Task to complete: Could you give the data that follows again exactly, without its pictures?

Transcribed page contents
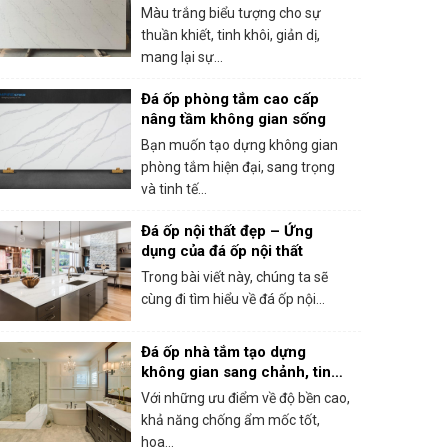
hiện đại
Màu trắng biểu tượng cho sự
thuần khiết, tinh khôi, giản dị,
mang lại sự...
Đá ốp phòng tắm cao cấp
nâng tầm không gian sống
Bạn muốn tạo dựng không gian
phòng tắm hiện đại, sang trọng
và tinh tế...
Đá ốp nội thất đẹp – Ứng
dụng của đá ốp nội thất
Trong bài viết này, chúng ta sẽ
cùng đi tìm hiểu về đá ốp nội...
Đá ốp nhà tắm tạo dựng
không gian sang chảnh, tinh
tế
Với những ưu điểm về độ bền cao,
khả năng chống ẩm mốc tốt,
hoa...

Task output:
hiện đại
Màu trắng biểu tượng cho sự
thuần khiết, tinh khôi, giản dị,
mang lại sự...
Đá ốp phòng tắm cao cấp
nâng tầm không gian sống
Bạn muốn tạo dựng không gian
phòng tắm hiện đại, sang trọng
và tinh tế...
Đá ốp nội thất đẹp – Ứng
dụng của đá ốp nội thất
Trong bài viết này, chúng ta sẽ
cùng đi tìm hiểu về đá ốp nội...
Đá ốp nhà tắm tạo dựng
không gian sang chảnh, tinh
tế
Với những ưu điểm về độ bền cao,
khả năng chống ẩm mốc tốt,
hoa...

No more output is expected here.